··· INPUT FOR THIS TASK

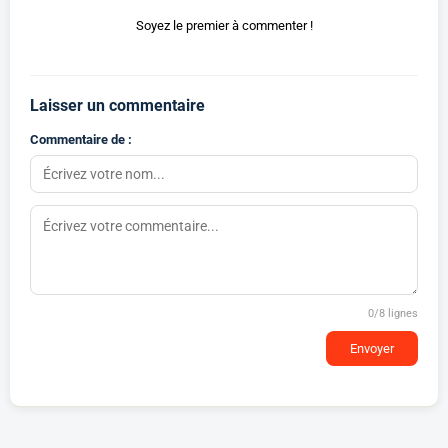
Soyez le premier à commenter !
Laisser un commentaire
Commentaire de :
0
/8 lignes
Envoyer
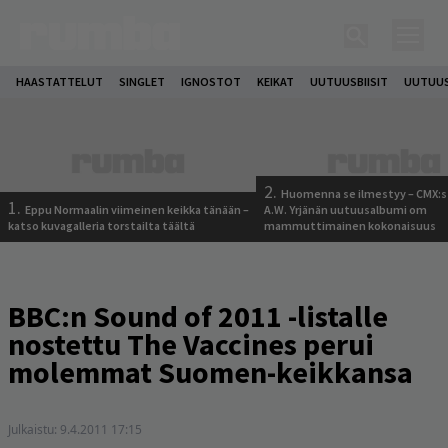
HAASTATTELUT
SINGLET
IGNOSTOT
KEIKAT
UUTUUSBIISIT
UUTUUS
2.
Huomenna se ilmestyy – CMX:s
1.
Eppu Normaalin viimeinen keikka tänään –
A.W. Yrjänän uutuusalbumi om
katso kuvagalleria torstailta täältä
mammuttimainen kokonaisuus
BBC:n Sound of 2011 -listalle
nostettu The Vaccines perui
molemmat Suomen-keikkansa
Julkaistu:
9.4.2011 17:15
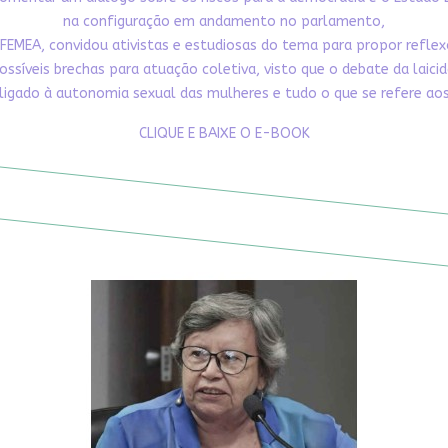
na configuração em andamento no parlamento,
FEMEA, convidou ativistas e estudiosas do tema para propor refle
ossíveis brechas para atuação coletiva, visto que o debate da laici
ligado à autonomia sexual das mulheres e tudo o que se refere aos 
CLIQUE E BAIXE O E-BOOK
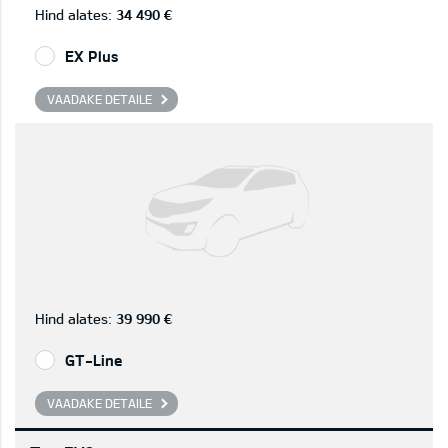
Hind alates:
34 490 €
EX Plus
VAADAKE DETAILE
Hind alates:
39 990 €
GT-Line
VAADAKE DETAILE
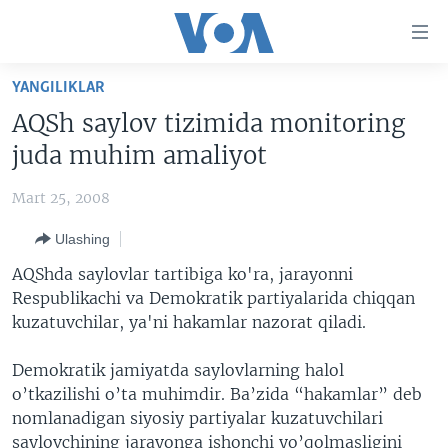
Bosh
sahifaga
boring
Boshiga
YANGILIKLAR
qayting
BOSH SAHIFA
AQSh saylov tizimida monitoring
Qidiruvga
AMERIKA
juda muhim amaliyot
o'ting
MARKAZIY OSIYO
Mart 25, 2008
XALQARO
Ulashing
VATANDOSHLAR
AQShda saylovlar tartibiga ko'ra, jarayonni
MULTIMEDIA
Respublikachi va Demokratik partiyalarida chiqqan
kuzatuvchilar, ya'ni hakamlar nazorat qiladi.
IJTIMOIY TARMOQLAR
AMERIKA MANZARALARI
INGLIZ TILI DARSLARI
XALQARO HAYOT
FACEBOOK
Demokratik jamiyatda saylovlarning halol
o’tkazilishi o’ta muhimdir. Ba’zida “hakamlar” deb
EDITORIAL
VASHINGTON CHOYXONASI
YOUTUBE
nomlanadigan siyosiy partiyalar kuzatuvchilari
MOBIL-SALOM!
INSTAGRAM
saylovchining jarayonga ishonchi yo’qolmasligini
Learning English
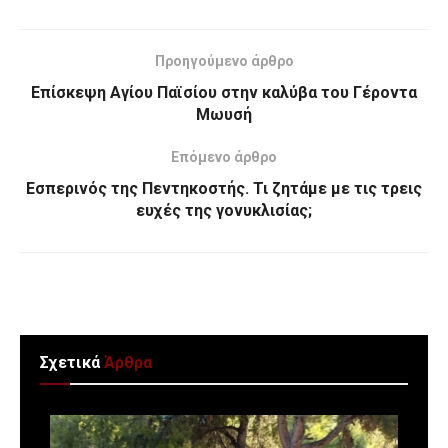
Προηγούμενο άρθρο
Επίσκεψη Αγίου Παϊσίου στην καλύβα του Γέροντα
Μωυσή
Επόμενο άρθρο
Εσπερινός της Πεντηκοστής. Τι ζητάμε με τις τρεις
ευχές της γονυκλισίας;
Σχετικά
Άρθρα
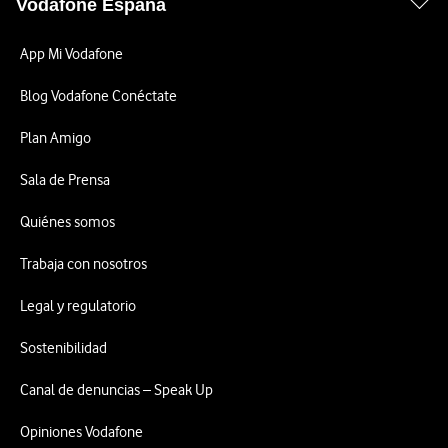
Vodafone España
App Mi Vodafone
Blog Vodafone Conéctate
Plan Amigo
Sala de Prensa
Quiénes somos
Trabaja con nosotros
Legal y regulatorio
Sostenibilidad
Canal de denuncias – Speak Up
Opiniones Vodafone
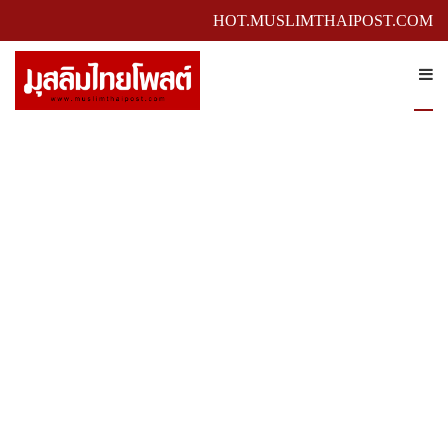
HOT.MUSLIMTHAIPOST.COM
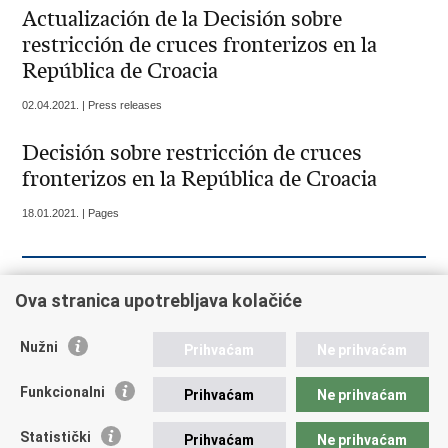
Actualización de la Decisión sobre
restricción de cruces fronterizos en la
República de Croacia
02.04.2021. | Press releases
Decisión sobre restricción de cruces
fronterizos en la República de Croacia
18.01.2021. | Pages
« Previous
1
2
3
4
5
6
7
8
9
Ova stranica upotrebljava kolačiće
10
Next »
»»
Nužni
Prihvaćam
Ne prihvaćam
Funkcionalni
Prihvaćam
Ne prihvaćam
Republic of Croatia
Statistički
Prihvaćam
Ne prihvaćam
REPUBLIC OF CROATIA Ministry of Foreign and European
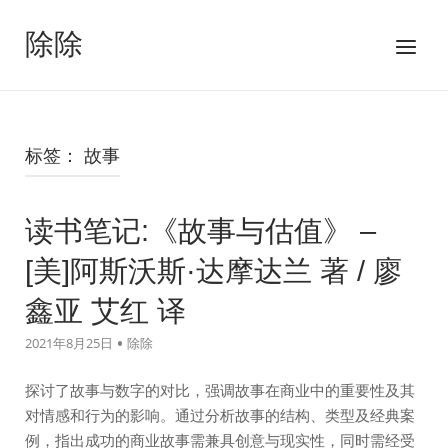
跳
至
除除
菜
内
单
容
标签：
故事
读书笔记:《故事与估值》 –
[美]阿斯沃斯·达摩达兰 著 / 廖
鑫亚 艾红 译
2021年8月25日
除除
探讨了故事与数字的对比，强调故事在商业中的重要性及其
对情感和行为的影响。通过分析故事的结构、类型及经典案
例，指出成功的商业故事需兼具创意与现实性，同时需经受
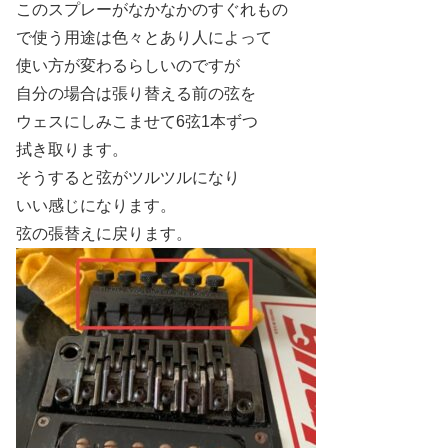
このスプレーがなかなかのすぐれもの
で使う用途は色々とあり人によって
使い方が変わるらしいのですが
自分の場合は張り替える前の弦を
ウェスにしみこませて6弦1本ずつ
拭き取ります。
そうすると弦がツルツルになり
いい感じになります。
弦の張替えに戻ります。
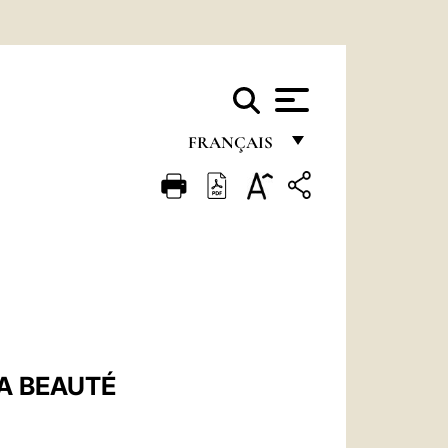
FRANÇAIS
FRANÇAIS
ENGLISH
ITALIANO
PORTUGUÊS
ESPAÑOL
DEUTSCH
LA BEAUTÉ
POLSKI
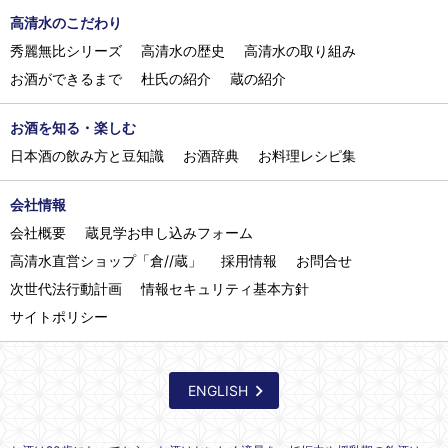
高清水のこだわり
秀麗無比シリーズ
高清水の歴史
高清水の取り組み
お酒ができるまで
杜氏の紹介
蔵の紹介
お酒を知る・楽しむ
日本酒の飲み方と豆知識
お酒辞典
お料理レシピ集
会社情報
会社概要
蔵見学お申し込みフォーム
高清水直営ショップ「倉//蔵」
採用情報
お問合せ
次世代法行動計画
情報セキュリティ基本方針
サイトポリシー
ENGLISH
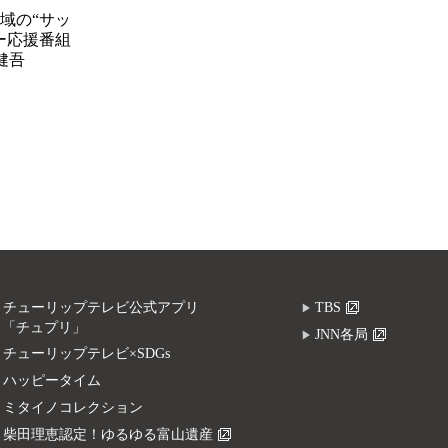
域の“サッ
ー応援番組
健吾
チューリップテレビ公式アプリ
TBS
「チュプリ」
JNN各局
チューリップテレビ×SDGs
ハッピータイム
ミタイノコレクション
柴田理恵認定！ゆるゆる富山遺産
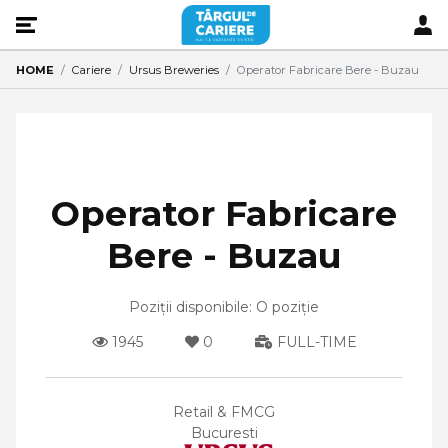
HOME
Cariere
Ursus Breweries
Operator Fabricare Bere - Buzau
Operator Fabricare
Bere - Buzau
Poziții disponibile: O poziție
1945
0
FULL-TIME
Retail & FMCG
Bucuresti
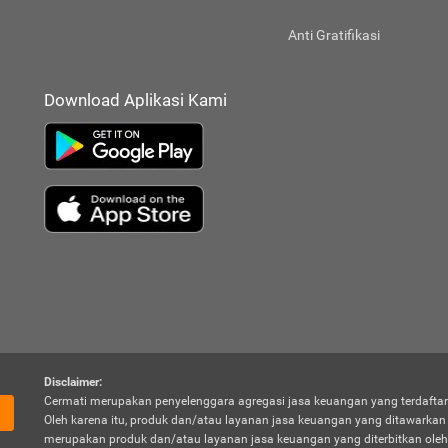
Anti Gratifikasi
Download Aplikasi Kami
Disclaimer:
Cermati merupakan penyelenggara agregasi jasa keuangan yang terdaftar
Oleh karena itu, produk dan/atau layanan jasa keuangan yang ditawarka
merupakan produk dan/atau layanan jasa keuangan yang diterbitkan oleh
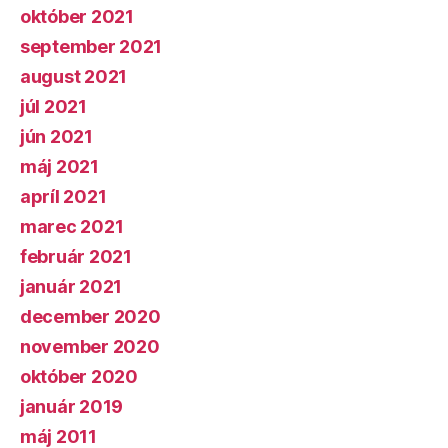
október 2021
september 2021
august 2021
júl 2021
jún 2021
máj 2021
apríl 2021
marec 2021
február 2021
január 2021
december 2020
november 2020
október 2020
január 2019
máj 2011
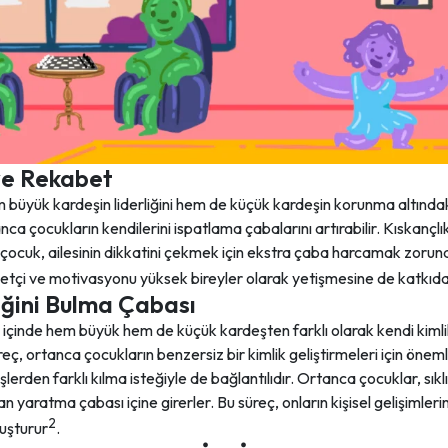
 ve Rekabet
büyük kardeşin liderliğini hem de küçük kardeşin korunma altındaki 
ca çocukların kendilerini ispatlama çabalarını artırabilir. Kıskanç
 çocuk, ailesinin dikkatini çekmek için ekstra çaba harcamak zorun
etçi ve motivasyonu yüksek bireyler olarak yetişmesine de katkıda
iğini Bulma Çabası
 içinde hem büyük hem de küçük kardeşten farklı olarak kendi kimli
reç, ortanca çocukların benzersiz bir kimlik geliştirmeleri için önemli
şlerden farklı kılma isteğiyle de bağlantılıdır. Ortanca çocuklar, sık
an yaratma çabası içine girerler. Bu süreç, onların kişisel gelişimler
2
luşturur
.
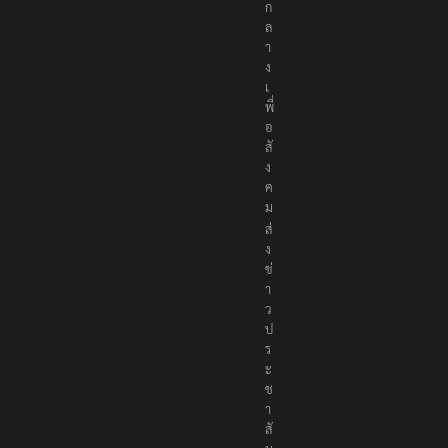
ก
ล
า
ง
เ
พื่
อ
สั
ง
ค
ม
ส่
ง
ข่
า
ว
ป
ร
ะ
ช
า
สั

······

Set apart and copy each line of the records that holds the word "merupakan".

# [WRITTEN RESPONSE]
Cermati merupakan penyelenggara agregasi jasa keuangan yang terdaftar
merupakan produk dan/atau layanan jasa keuangan yang diterbitkan oleh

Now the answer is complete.